# Par meter



## Diemaker (Feb 17, 2014)

Does anyone now where I could rent/borrow a par meter in the Toronto area?


Sent from my space ship


----------



## altcharacter (Jan 10, 2011)

March at Fragbox is going to start renting his out with a deposit. I just saw it a few days ago and i'm extremely jealous


----------



## Diemaker (Feb 17, 2014)

Oh kool I'll give him a call


Sent from my space ship


----------



## Sunstar (Jul 29, 2008)

Coral reef shop has one, but the deposit is osmething like 300 bucks.


----------



## uniboob (Dec 29, 2012)

I sell a unit called an senseye. $160 and it's a par meter. 
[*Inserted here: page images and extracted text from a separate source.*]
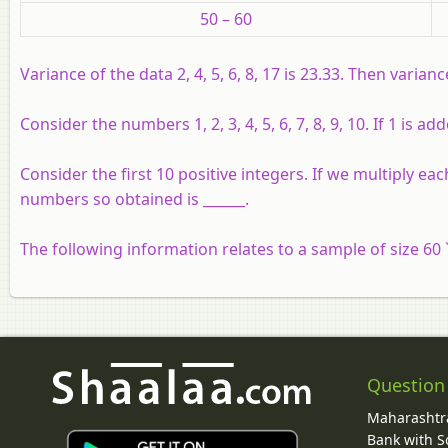
50 – 60
Variance of the data 2, 4, 5, 6, 8, 17 is 23.33. Then variance 
Consider the numbers 1, 2, 3, 4, 5, 6, 7, 8, 9, 10. If 1 is
Consider the first 10 positive integers. If we multiply 
numbers so obtained is ______.
The following information relates to a sample of size 60 
Question
Maharashtra
Bank with So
Sent from my iPhone using Tapatalk


----------



## fury165 (Aug 21, 2010)

For $200 you can get a BioTech marine 3000 usb PAR meter that is made by none other than Apogee. Software Works with PCs and Mac

http://reefbuilders.com/2015/03/17/handson-biotek-marine-usb-par-sensor/


----------



## Diemaker (Feb 17, 2014)

I really only need to use it for a few minutes so I don't want to buy one 


Sent from my space ship


----------



## nc208082 (Jun 27, 2013)

fury165 said:


> For $200 you can get a BioTech marine 3000 usb PAR meter that is made by none other than Apogee. Software Works with PCs and Mac
> 
> http://reefbuilders.com/2015/03/17/handson-biotek-marine-usb-par-sensor/


This would be the best kind to rent out, you'd have to use your own computer so much less chance of a reefer breaking the device.


----------